Thursday, November 13, 2008

Short-sighted alcohol tax effects

CNN reports on a new study [pdf] in the American Journal of Public Health that notes that higher alcohol prices via taxes leads to the saving of lives. That spin of the results makes all of the difference-- the researchers correctly note that the increase in alcohol taxes leads to "immediate and sustained reductions alcohol-related disease mortality." [emphasis added] The real issue here is that taxation causes substitution away from the taxed good (beer, wine and spirits) and for the answer that everyone cares about-- what's the overall effect on mortality-- to become apparent, we'd need to look at the spillover effects of this tax into related activities. Are all of the high-value drinkers substituting into lower quality alcohol? Maybe they're drinking less and eating more potato chips on the couch watching football. The direct effect is clear, but the truth comes in looking at the secondary outcomes. The authors don't extend their research beyond alcohol, nor beyond drect alcohol related deaths by disease (i.e. drunk driving), so they aren't trying to overstep their bounds. CNN gave it a bit too much range, however.

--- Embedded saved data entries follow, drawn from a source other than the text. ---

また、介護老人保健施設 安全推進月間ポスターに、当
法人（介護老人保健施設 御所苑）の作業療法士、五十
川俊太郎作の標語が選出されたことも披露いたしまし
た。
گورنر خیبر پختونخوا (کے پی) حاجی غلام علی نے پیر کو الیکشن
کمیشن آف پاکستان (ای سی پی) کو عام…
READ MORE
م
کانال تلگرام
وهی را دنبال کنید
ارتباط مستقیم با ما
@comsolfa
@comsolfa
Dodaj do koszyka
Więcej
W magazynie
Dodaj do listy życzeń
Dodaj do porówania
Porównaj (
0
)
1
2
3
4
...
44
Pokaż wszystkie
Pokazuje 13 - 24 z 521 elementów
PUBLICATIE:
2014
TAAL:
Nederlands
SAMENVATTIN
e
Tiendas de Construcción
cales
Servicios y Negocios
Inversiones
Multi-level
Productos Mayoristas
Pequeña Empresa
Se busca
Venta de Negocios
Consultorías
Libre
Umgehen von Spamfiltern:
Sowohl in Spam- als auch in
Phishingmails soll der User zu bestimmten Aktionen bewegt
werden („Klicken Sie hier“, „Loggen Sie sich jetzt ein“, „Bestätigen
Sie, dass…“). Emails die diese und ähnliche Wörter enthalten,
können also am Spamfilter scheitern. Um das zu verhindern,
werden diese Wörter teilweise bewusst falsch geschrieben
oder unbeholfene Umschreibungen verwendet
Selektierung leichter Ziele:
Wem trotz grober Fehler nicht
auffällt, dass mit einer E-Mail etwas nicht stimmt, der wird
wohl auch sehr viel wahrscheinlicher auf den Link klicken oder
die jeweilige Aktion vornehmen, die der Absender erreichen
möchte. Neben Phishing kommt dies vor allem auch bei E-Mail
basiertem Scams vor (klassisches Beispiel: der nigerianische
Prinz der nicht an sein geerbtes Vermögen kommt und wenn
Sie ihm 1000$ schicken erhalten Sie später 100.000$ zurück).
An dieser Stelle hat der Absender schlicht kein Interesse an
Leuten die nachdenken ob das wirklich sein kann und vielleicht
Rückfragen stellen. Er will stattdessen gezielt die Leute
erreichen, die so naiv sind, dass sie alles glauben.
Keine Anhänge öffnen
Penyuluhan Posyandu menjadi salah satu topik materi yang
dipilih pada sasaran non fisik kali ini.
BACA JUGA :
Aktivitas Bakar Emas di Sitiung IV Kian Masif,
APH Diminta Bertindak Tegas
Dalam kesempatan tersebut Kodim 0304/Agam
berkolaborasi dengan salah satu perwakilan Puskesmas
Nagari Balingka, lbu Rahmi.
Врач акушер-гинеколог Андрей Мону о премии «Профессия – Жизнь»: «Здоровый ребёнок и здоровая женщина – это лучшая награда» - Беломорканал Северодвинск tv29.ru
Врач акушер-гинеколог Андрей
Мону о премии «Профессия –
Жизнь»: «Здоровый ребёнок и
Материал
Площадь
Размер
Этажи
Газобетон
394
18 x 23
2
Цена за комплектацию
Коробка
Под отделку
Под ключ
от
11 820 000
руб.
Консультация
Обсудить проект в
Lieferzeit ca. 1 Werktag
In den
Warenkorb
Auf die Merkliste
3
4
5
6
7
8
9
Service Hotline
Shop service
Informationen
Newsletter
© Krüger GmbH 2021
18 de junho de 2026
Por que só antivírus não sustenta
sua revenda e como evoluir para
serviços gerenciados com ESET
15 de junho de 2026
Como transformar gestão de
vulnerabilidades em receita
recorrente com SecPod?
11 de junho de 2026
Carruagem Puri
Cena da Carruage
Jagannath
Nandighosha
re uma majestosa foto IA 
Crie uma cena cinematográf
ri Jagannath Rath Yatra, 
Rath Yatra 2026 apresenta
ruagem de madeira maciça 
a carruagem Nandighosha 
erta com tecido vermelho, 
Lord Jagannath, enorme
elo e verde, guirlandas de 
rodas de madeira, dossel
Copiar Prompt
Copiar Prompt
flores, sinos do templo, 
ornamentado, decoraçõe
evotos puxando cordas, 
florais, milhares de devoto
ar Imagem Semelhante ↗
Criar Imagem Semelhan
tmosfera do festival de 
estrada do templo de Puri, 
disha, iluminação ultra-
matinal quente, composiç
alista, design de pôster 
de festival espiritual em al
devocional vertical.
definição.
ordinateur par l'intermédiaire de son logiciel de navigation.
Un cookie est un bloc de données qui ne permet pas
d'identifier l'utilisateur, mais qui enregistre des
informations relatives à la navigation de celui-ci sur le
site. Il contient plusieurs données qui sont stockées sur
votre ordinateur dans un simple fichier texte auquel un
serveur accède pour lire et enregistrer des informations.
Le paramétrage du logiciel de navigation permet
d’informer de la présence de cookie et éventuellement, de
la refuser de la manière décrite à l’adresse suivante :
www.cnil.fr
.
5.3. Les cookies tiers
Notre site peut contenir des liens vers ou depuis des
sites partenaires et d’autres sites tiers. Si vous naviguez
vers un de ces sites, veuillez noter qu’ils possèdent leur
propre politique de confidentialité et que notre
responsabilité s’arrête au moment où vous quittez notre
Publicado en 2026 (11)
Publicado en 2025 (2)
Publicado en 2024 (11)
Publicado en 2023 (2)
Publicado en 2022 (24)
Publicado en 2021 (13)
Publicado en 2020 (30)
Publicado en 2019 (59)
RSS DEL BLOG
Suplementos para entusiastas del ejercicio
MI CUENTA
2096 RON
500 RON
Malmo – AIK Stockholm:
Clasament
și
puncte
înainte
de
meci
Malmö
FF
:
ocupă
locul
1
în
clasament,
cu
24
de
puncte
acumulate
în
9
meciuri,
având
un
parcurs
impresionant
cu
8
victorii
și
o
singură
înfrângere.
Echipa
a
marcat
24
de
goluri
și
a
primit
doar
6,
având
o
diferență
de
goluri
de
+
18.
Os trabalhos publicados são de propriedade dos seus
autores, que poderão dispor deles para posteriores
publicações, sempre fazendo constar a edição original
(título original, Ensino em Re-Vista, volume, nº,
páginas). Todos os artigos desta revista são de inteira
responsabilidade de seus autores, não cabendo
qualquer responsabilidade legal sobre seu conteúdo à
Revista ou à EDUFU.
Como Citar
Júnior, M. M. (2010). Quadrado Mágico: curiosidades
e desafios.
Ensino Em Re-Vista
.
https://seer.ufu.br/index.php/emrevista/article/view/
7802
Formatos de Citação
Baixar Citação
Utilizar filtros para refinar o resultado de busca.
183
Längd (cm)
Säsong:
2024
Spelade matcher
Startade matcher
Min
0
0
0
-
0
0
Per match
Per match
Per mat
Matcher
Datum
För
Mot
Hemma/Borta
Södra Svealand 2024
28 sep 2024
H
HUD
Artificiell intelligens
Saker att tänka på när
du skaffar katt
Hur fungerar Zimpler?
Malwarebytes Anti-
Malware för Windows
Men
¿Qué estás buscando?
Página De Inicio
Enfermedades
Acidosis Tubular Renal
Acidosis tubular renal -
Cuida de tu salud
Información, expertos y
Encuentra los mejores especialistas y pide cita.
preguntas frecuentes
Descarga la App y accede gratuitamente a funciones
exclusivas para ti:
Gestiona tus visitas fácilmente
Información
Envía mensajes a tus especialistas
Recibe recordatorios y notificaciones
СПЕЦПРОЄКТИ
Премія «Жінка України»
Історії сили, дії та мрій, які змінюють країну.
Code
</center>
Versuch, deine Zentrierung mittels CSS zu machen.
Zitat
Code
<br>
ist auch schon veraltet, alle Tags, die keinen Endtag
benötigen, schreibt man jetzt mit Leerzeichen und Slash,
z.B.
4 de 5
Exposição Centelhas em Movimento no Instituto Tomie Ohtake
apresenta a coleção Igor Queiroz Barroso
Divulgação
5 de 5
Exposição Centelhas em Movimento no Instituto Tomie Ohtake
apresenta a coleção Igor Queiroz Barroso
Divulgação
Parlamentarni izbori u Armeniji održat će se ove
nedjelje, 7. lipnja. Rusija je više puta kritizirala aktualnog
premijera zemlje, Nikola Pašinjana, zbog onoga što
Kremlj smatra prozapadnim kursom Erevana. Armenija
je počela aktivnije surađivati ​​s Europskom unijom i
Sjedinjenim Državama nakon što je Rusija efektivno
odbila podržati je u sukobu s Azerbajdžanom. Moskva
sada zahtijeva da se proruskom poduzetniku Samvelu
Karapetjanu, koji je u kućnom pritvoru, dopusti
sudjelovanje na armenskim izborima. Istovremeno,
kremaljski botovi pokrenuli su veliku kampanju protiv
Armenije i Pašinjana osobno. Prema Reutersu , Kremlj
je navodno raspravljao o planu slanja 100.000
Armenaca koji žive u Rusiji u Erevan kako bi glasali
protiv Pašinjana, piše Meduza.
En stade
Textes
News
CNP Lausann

For what it's worth, Figure 2 doesn't provide a compelling story. Personally, if I don't see it in the simplest of terms, I'm not going to buy any level of statistical fudgery. And at first glance, under the right circumstances, an increased propensity for alcohol-related death over the second span could generate the downward dichotomy at 1983 that the authors attribute to the tax shock. Also, the variance of the error terms doesn't seem to be constant across the span either. And are they drawing the last line in the thrid section with 8 data points over 2 years?

Again, I believe the paper doesn't try to say too much, but the policy implications of papers like this can't be underestimated if they get into the wrong, MADD-inspired hands.


Bob W. said...

I also would argue that, from a pure pragmatic "raise money from increased taxes on booze" an alcohol tax increase would likely be regressive, and might not even result in total increased revenues for a state.